Adrian Hane pun mengatakan pihaknya banyak melakukan diskusi dengan rekan-rekan aktivis, merasa miris kenapa orang NTT masih dicap begitu. “Itu fakta terjadi, kalau punya saudara-saudara di Bali itu bisa tanya. Orang NTT di perantauan itu bagaimana,” bebernya.
Pria yang mengembang amanah sebagai legal dan advokat dari Jaan Domestic Indonesia ini pun rutin berkomunikasi bersama pemerintah bahkan sampai dengan level politiknya. Jaan Domestic Indonesia juga berkomunikasi sama tokoh-tokoh politik terkait isu marginal, namun terkendala saat membawa isu ini ke level yang lebih tinggi, pertanyaannya adalah bahaya apa untuk masyarakat.

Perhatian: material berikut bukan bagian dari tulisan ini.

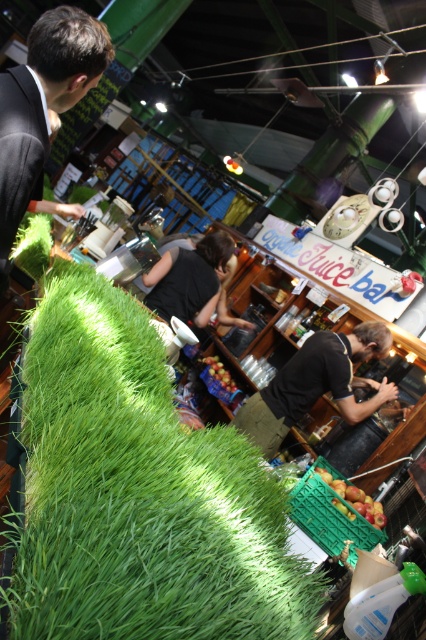 Question: Does green grassy cushion at lower left lie in front of shiny red apples at lower center?

Choices:
 (A) yes
 (B) no

Answer: (A)

Question: Which of these objects is positioned farthest from the green grassy cushion at lower left?

Choices:
 (A) dark suit at left
 (B) black fabric apron at center
 (C) shiny red apples at center

Answer: (C)

Question: Considering the relative positions of black fabric apron at center and shiny red apples at center in the image provided, where is black fabric apron at center located with respect to shiny red apples at center?

Choices:
 (A) left
 (B) right

Answer: (B)

Question: Where is green grassy cushion at lower left located in relation to dark suit at left in the image?

Choices:
 (A) left
 (B) right

Answer: (B)

Question: Which point appears closest to the camera in this image?

Choices:
 (A) (215, 394)
 (B) (97, 67)
 (C) (374, 397)

Answer: (B)

Question: Which point is farther from the camera taking this photo?

Choices:
 (A) (14, 131)
 (B) (39, 440)

Answer: (A)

Selain itu, diungkapkan Adrian Hane, dunia sudah berkembang, orang melihat hewan kesayangan itu bagian dari keluarga hingga disusun ke dalam regulasi. Seperti Undang-Undang Pangan Nomor 12 Tahun 2012 tentang pangan yang menjelaskan mengenai pangan itu berasal dari sumber daya non-hayati. Dan Undang-Undang Nomor 18 Tahun 2009 tentang Peternakan dan Kesehatan Hewan mengatur tentang peternakan dan kesehatan hewan secara umum, termasuk perlindungan hewan peliharaan. Pasal 69 mengatur larangan penganiayaan hewan peliharaan, dengan ancaman hukuman penjara dan denda bagi yang melanggarnya.
Adrian Hane pun menekankan untuk mengubah tradisi mengonsumsi daging anjing atau RW adalah dengan edukasi. “Kita tidak bisa menghakimi teman-teman yang lain bahwa ini tidak bagus. Harapan kami semoga ke depannya kita jangan memulai dengan menghakimi, tapi memulai dengan edukasi atau memberi pemahaman. Karena sebenarnya banyak yang masih senang itu karena kurang pemahaman,” tandasnya.